The Office of Cybersecurity and Critical Infrastructure Protection (OCCIP) released an update on the FBI raid on PAX USA headquarters in Jacksonville, FL:
At present, OCCIP does not believe that the use of PAX Technology devices poses unique risks to network security. PAX Technology maintains remote access to their point-of-sale devices, which is common within the retail payments industry as providers typically use this access to perform device maintenance.
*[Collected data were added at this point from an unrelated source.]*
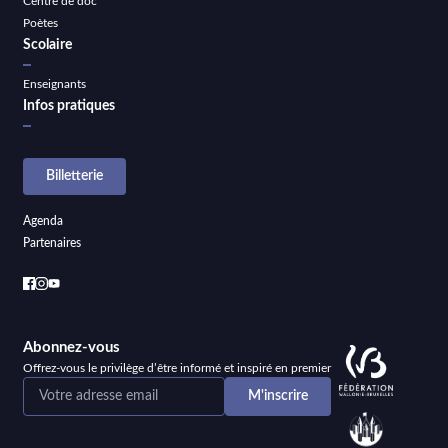
Centre de doc
Poètes
Scolaire
Enseignants
Infos pratiques
Billetterie
Agenda
Partenaires
Abonnez-vous
Offrez-vous le privilège d’être informé et inspiré en premier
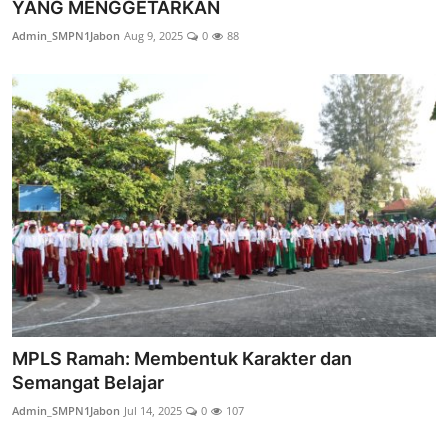
YANG MENGGETARKAN
Admin_SMPN1Jabon
Aug 9, 2025
0
88
MPLS Ramah: Membentuk Karakter dan
Semangat Belajar
Admin_SMPN1Jabon
Jul 14, 2025
0
107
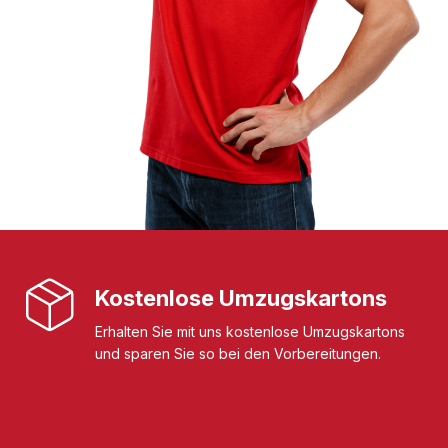
Kostenlose Umzugskartons
Erhalten Sie mit uns kostenlose Umzugskartons
und sparen Sie so bei den Vorbereitungen.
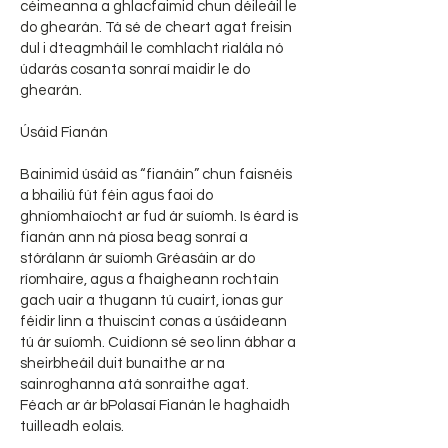
céimeanna a ghlacfaimid chun déileáil le
do ghearán. Tá sé de cheart agat freisin
dul i dteagmháil le comhlacht rialála nó
údarás cosanta sonraí maidir le do
ghearán.
Úsáid Fianán
Bainimid úsáid as “fianáin” chun faisnéis
a bhailiú fút féin agus faoi do
ghníomhaíocht ar fud ár suíomh. Is éard is
fianán ann ná píosa beag sonraí a
stórálann ár suíomh Gréasáin ar do
ríomhaire, agus a fhaigheann rochtain
gach uair a thugann tú cuairt, ionas gur
féidir linn a thuiscint conas a úsáideann
tú ár suíomh. Cuidíonn sé seo linn ábhar a
sheirbheáil duit bunaithe ar na
sainroghanna atá sonraithe agat.
Féach ar ár bPolasaí Fianán le haghaidh
tuilleadh eolais.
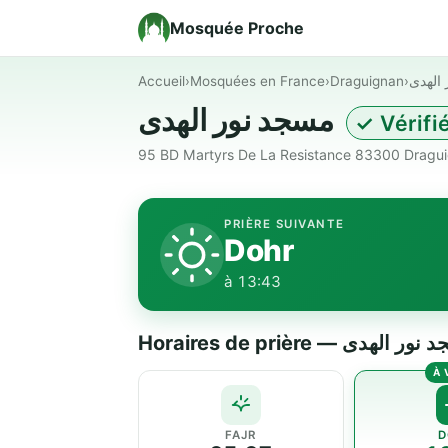
Mosquée Proche
Accueil
›
Mosquées en France
›
Draguignan
›
الهدى
مسجد نور الهدى
✓ Vérifi
95 BD Martyrs De La Resistance 83300 Dragui
PRIÈRE SUIVANTE
Dohr
à 13:43
Horaires de prière —  الهدى
FAJR
D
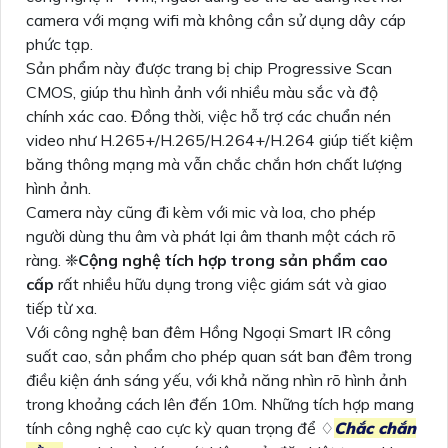
camera với mạng wifi mà không cần sử dụng dây cáp
phức tạp.
Sản phẩm này được trang bị chip Progressive Scan
CMOS, giúp thu hình ảnh với nhiều màu sắc và độ
chính xác cao. Đồng thời, việc hỗ trợ các chuẩn nén
video như H.265+/H.265/H.264+/H.264 giúp tiết kiệm
băng thông mạng mà vẫn chắc chắn hơn chất lượng
hình ảnh.
Camera này cũng đi kèm với mic và loa, cho phép
người dùng thu âm và phát lại âm thanh một cách rõ
ràng. ❈
Cộng nghệ tích hợp trong sản phẩm cao
cấp
rất nhiều hữu dụng trong việc giám sát và giao
tiếp từ xa.
Với công nghệ ban đêm Hồng Ngoại Smart IR công
suất cao, sản phẩm cho phép quan sát ban đêm trong
điều kiện ánh sáng yếu, với khả năng nhìn rõ hình ảnh
trong khoảng cách lên đến 10m. Những tích hợp mang
tính công nghệ cao cực kỳ quan trọng để ♢
Chắc chắn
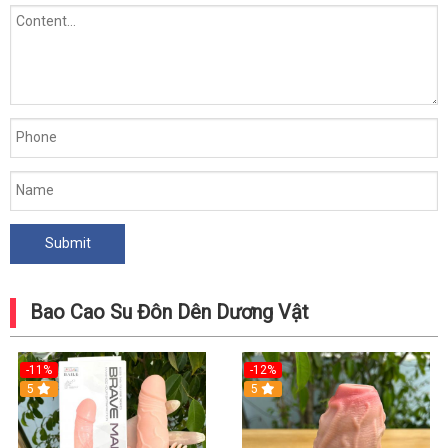
Bao Cao Su Đôn Dên Dương Vật
-11%
-12%
5
5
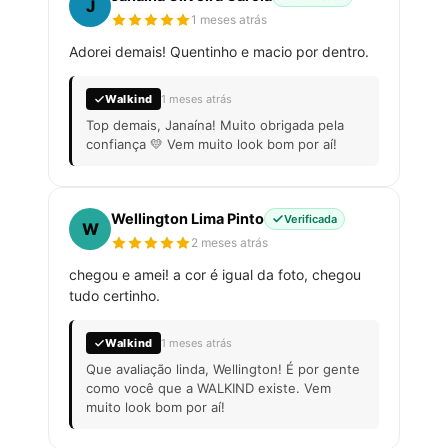
J
1 meses atrás
Adorei demais! Quentinho e macio por dentro.
Walkind
1 meses atrás
Top demais, Janaína! Muito obrigada pela
confiança 💛 Vem muito look bom por aí!
Wellington Lima Pinto
Verificada
W
2 meses atrás
chegou e amei! a cor é igual da foto, chegou
tudo certinho.
Walkind
1 meses atrás
Que avaliação linda, Wellington! É por gente
como você que a WALKIND existe. Vem
muito look bom por aí!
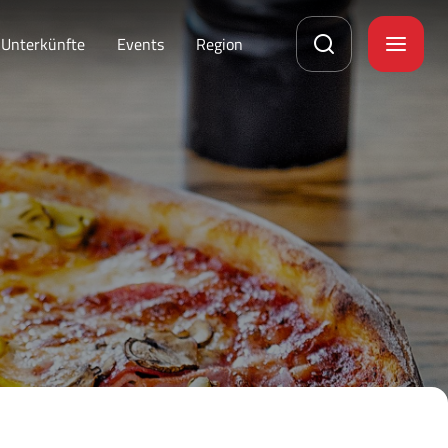
Unterkünfte
Events
Region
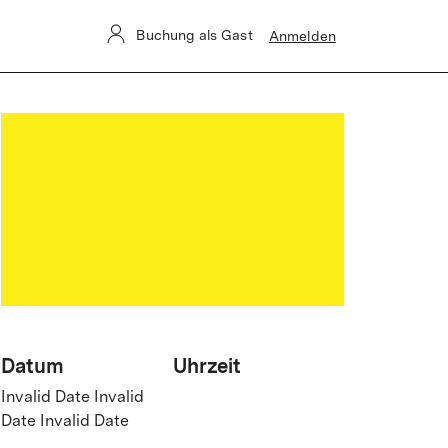
Buchung als Gast
Anmelden
Datum
Uhrzeit
Invalid Date Invalid
Date Invalid Date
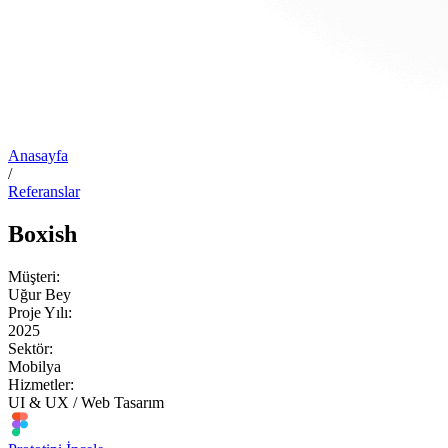
Anasayfa
/
Referanslar
Boxish
Müşteri:
Uğur Bey
Proje Yılı:
2025
Sektör:
Mobilya
Hizmetler:
UI & UX / Web Tasarım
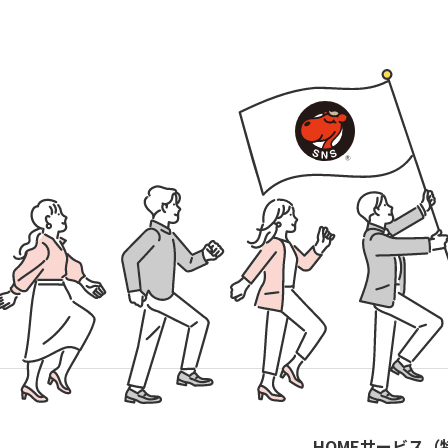
HOME
サービス（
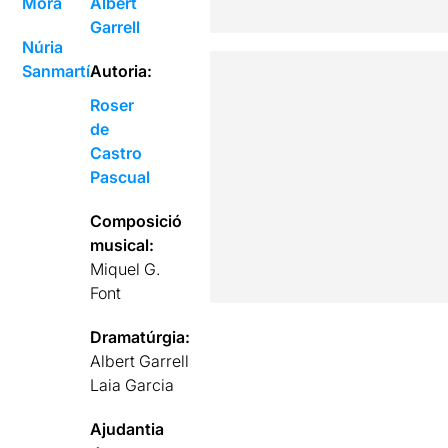
Mora
Albert
Garrell
Núria
Sanmartí
Autoria:
Roser
de
Castro
Pascual
Composició
musical:
Miquel G.
Font
Dramatúrgia:
Albert Garrell
Laia Garcia
Ajudantia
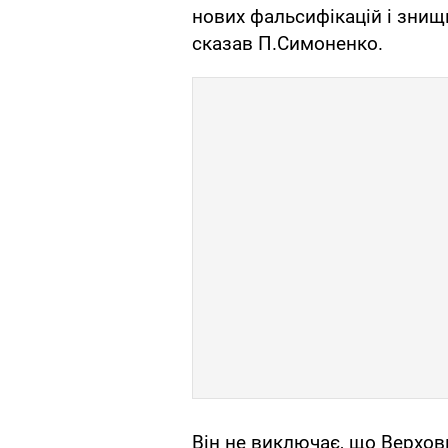
нових фальсифікацій і знищ
сказав П.Симоненко.
Він не виключає, що Верхов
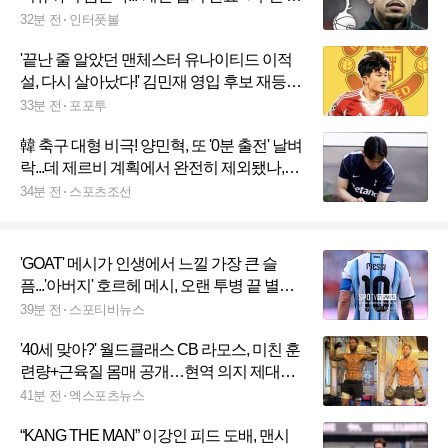
에 이적료 협상 남았어"
32분 전
인터풋볼
'끝난 줄 알았던 맨체스터 유나이티드 이적
설, 다시 살아났다!' 김민재 영입 후보 재등
장...막판 대체 카드로 급부상
33분 전
포포투
韓 축구 대형 비극! 양민혁, 또 '0분 출전' 날벼
락...데 제르비 계획에서 완전히 제외됐나,
"임대 임박 경쟁자 선발 출전"
34분 전
스포츠조선
'GOAT' 메시가 인생에서 느낄 가장 큰 슬
픔...'아버지' 호르헤 메시, 오랜 투병 끝 별세,
향년 68세
39분 전
스포티비뉴스
'40세 맞아?' 월드클래스 CB 라모스, 미친 훈
련량+근육질 몸매 공개…현역 의지 제대로
보여줬다
41분 전
엑스포츠뉴스
“KANG THE MAN” 이강인 피드 도배, 맨시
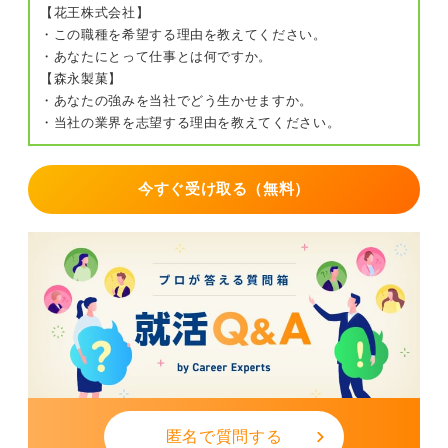
【花王株式会社】
・この職種を希望する理由を教えてください。
・あなたにとって仕事とは何ですか。
【森永製菓】
・あなたの強みを当社でどう生かせますか。
・当社の業界を志望する理由を教えてください。
今すぐ受け取る（無料）
匿名で質問する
OCCIP is not aware of any attempt by PAX Technology to use their devices for disruptive or destructive purposes
The original story broken by Action News Jacksonville (who shares a parking lot with Pax) like with many news articles of today’s new world, caused a significant amount of speculation and fear mongering in the industry with some companies like FIS and PaySafe either removing Pax units from the field or halting the deployment of Pax devices. It’s pretty easy to argue that non-payments professionals would never have known about this had Action News not shared this parking lot with this company. A quick google of “pax fbi” doesn’t show much since the initial release.
Like so many other scares, this one seems to have been all bark and no bite as confirmed by the milquetoast announcement quietly published by OCCI, an investigative branch of the Treasury Department. Full text of the release can be found here.
While technically the investigation is ongoing, very little was seized from their Jacksonville operations facility and not a peep has been heard from the authorities since the raid. Safe to say, without the lust of the 24-hour news cycle to promote ad sales, it wasn’t worth pursuing the investigation fully without finding at least a smoking gun or two.
Pax is looking like a decent investment play as they’ve struggled to regain the market hit the day news was released about the raid.
As with everything on this site, it is my opinion and laced with a healthy dose of my personal viewpoints.